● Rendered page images

_ _ _ _ _

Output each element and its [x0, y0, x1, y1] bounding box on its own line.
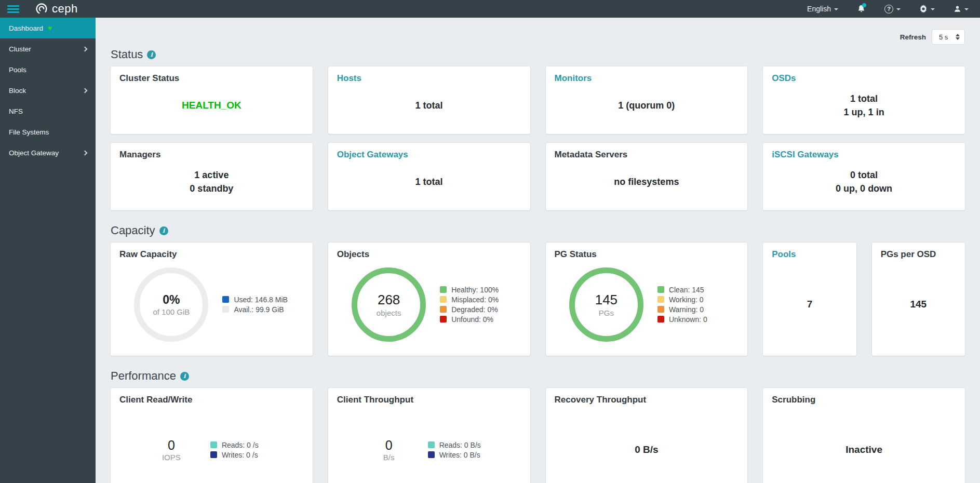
legend-label: Warning: 0	[669, 306, 704, 313]
ceph-logo-icon	[35, 2, 48, 16]
legend-swatch	[440, 316, 447, 323]
card-title: Objects	[337, 249, 521, 260]
card-cluster-status: Cluster Status HEALTH_OK	[111, 66, 313, 134]
card-value: 1 up, 1 in	[844, 105, 884, 119]
card-title: Cluster Status	[119, 73, 304, 84]
card-title: PG Status	[555, 249, 739, 260]
refresh-label: Refresh	[900, 33, 926, 41]
card-value: 1 (quorum 0)	[618, 99, 675, 112]
menu-icon[interactable]	[7, 5, 19, 13]
sidebar-item-label: File Systems	[9, 128, 49, 136]
section-title: Capacity	[111, 224, 155, 237]
card-raw-capacity: Raw Capacity 0% of 100 GiB Used: 146.8 M…	[111, 243, 313, 356]
card-sublabel: IOPS	[146, 453, 196, 462]
sidebar: Dashboard ♥ Cluster Pools Block NFS File…	[0, 18, 96, 483]
legend-item: Unfound: 0%	[440, 316, 506, 323]
sidebar-item-object-gateway[interactable]: Object Gateway	[0, 142, 96, 163]
sidebar-item-cluster[interactable]: Cluster	[0, 38, 96, 59]
legend-item: Unknown: 0	[657, 316, 724, 323]
donut-value: 268	[378, 292, 400, 308]
settings-menu[interactable]	[919, 5, 935, 13]
pools-link[interactable]: Pools	[772, 249, 847, 260]
chevron-down-icon	[964, 8, 969, 10]
main-content: Refresh 5 s Status i Cluster Status HEAL…	[96, 18, 980, 483]
sidebar-item-pools[interactable]: Pools	[0, 59, 96, 80]
legend-item: Degraded: 0%	[440, 306, 506, 313]
refresh-value: 5 s	[939, 33, 948, 41]
donut-sublabel: PGs	[599, 308, 614, 317]
card-pg-status: PG Status 145 PGs Clean: 145 Working: 0 …	[546, 243, 748, 356]
legend-item: Working: 0	[657, 296, 724, 303]
card-value: 0 up, 0 down	[836, 182, 892, 195]
sidebar-item-block[interactable]: Block	[0, 80, 96, 101]
card-client-read-write: Client Read/Write 0 IOPS Reads: 0 /s Wri…	[111, 388, 313, 483]
card-value: no filesystems	[614, 175, 679, 189]
top-navbar: ceph English ?	[0, 0, 980, 18]
raw-capacity-donut: 0% of 100 GiB	[134, 267, 208, 342]
legend-swatch	[428, 441, 435, 448]
info-icon[interactable]: i	[159, 226, 168, 235]
hosts-link[interactable]: Hosts	[337, 73, 521, 84]
card-value: 1 active	[190, 168, 233, 182]
help-menu[interactable]: ?	[884, 5, 901, 14]
iscsi-gateways-link[interactable]: iSCSI Gateways	[772, 150, 956, 160]
brand[interactable]: ceph	[35, 2, 78, 16]
card-value: 0	[146, 438, 196, 453]
sidebar-item-label: Object Gateway	[9, 149, 59, 157]
language-menu[interactable]: English	[807, 5, 838, 13]
card-pools: Pools 7	[763, 243, 856, 356]
sidebar-item-nfs[interactable]: NFS	[0, 101, 96, 122]
card-value: 1 total	[415, 99, 443, 112]
monitors-link[interactable]: Monitors	[555, 73, 739, 84]
object-gateways-link[interactable]: Object Gateways	[337, 150, 521, 160]
legend-item: Writes: 0 B/s	[428, 451, 494, 459]
sidebar-item-filesystems[interactable]: File Systems	[0, 122, 96, 142]
language-label: English	[807, 5, 831, 13]
section-title: Performance	[111, 369, 176, 383]
sidebar-item-dashboard[interactable]: Dashboard ♥	[0, 18, 96, 38]
chevron-down-icon	[931, 8, 935, 10]
card-value: 0 B/s	[635, 444, 658, 455]
card-value: 0	[364, 438, 414, 453]
legend-swatch	[210, 441, 217, 448]
user-icon	[954, 5, 961, 13]
legend-swatch	[222, 296, 229, 303]
legend-item: Warning: 0	[657, 306, 724, 313]
user-menu[interactable]	[954, 5, 969, 13]
notification-dot	[862, 3, 866, 7]
card-title: Scrubbing	[772, 395, 956, 405]
legend-swatch	[440, 286, 447, 293]
legend-label: Working: 0	[669, 296, 704, 303]
chevron-right-icon	[83, 88, 88, 93]
legend-swatch	[440, 296, 447, 303]
notifications-button[interactable]	[857, 4, 866, 14]
sidebar-item-label: Dashboard	[9, 24, 43, 32]
chevron-down-icon	[896, 8, 901, 10]
legend-swatch	[222, 306, 229, 313]
card-value: 0 total	[836, 168, 892, 182]
info-icon[interactable]: i	[180, 372, 189, 381]
help-icon: ?	[884, 5, 893, 14]
refresh-select[interactable]: 5 s	[932, 29, 965, 45]
card-metadata-servers: Metadata Servers no filesystems	[546, 143, 748, 210]
legend-label: Writes: 0 B/s	[439, 451, 480, 459]
donut-sublabel: of 100 GiB	[153, 307, 190, 316]
card-monitors: Monitors 1 (quorum 0)	[546, 66, 748, 134]
cluster-health-value: HEALTH_OK	[182, 100, 241, 111]
section-title: Status	[111, 48, 143, 61]
legend-item: Reads: 0 /s	[210, 441, 277, 449]
legend-label: Avail.: 99.9 GiB	[234, 306, 284, 313]
card-pgs-per-osd: PGs per OSD 145	[872, 243, 965, 356]
card-objects: Objects 268 objects Healthy: 100% Mispla…	[328, 243, 530, 356]
legend-label: Used: 146.8 MiB	[234, 296, 288, 303]
donut-value: 145	[595, 292, 617, 308]
gear-icon	[919, 5, 928, 13]
card-value: Inactive	[845, 444, 882, 455]
legend-item: Reads: 0 B/s	[428, 441, 494, 449]
legend-swatch	[210, 451, 217, 458]
info-icon[interactable]: i	[147, 50, 156, 59]
chevron-right-icon	[83, 150, 88, 155]
chevron-right-icon	[83, 46, 88, 51]
osds-link[interactable]: OSDs	[772, 73, 956, 84]
legend-label: Unknown: 0	[669, 316, 707, 323]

_ _ _ _ _

● Required work
Show me every line of the entries above that holds "gateways".

● Answer space
iscsi-gateways-link[interactable]: iSCSI Gateways	[772, 150, 956, 160]
object-gateways-link[interactable]: Object Gateways	[337, 150, 521, 160]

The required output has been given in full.